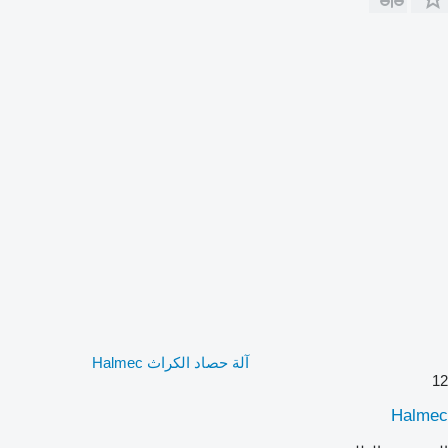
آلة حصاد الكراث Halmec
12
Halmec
····················
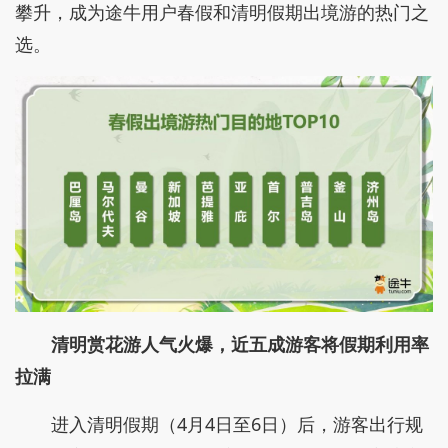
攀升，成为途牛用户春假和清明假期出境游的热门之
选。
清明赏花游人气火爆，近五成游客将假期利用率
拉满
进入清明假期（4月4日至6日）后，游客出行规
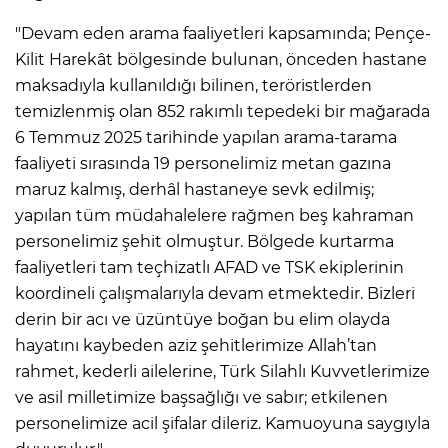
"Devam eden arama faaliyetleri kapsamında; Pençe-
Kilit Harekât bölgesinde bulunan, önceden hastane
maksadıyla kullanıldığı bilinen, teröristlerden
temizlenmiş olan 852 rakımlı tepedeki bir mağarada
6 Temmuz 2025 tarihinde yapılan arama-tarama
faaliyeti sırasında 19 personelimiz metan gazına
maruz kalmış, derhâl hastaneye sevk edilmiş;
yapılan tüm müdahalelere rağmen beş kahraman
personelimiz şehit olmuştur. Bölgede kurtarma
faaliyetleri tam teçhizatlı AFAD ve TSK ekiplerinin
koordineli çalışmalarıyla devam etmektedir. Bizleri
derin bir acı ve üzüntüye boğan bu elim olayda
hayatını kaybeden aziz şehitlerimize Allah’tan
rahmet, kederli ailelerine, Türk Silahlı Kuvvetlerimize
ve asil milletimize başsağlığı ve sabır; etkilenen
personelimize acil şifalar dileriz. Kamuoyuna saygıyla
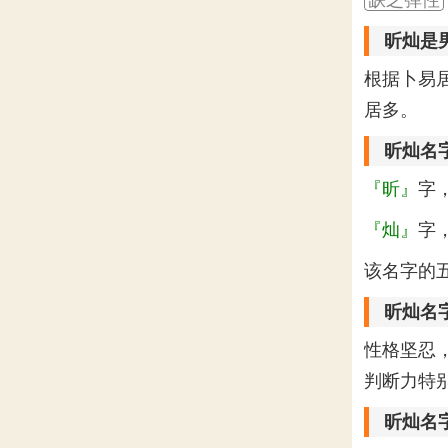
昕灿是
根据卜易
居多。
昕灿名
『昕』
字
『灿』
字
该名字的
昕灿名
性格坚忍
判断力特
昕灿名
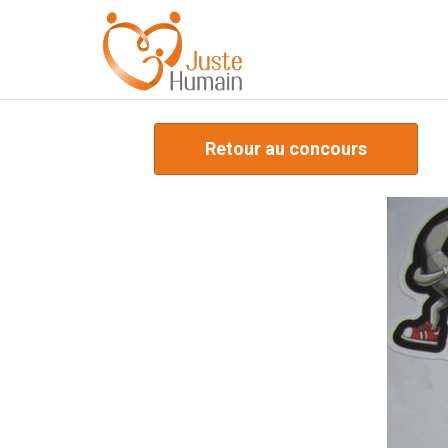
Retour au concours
····················
● What is needed
Copy out, from the material above, each line where the word "faaliyetleri" is present.

● Answer to this task
"Devam eden arama faaliyetleri kapsamında; Pençe-
faaliyetleri tam teçhizatlı AFAD ve TSK ekiplerinin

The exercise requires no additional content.